Concurrent Users	SGLang	vLLM	Ratio
20	565 tok/s	187 tok/s	3.0x
50	905 tok/s	350 tok/s	2.6x
100	1,059 tok/s	547 tok/s	1.9x
200	1,093 tok/s	708 tok/s	1.5x

Stability and Multi-Tenant Isolation

Error rates reveal another critical difference. SGLang produced zero errors across all concurrency levels. vLLM generated 16 timeout errors at 100 concurrent users — caused by its extreme P95 tail latency pushing some requests past the timeout threshold.

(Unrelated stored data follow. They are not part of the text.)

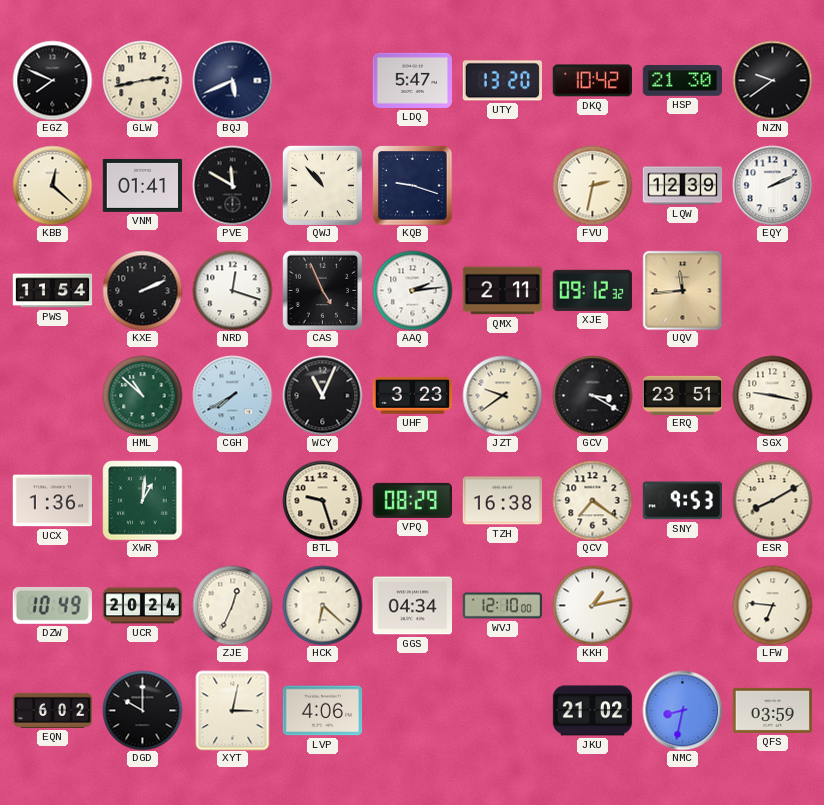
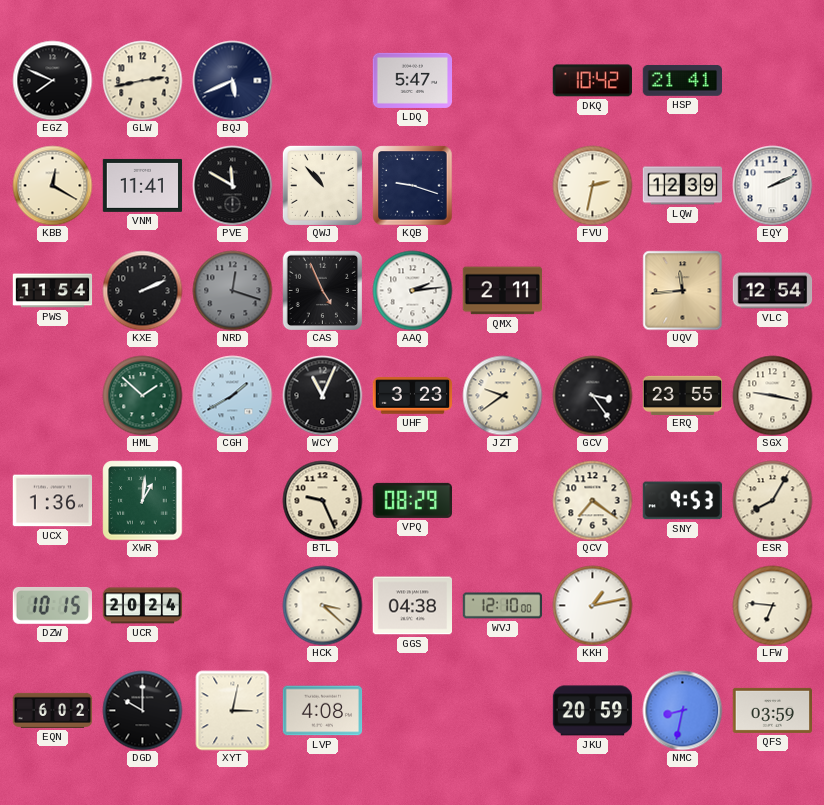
UTY: 13:20 -> none
HSP: 21:30 -> 21:41
NZN: 9:39 -> none
KBB: 12:22 -> 12:20
VNM: 01:41 -> 11:41
NRD dial: white -> grey
XJE: 09:12 -> none
VLC: none -> 12:54
HML: 10:52 -> 1:52
CGH: 7:40 -> 1:40
GCV: 3:20 -> 3:24
ERQ: 23:51 -> 23:55
BTL: 9:27 -> 9:26
TZH: 16:38 -> none
ESR: 8:10 -> 8:05
DZW: 10:49 -> 10:15
ZJE: 12:34 -> none
HCK: 6:22 -> 3:22
GGS: 04:34 -> 04:38
LVP: 4:06 -> 4:08
JKU: 21:02 -> 20:59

Concurrent Users	SGLang Errors	vLLM Errors
20	0	0
50	0	0
100	0	16
200	0	0

For multi-tenant isolation (ensuring Company A's data never leaks to Company B), both engines scored 15/15 — perfect isolation across KV cache, LoRA separation, concurrent persona testing, and rapid switching. Security is not a differentiator here.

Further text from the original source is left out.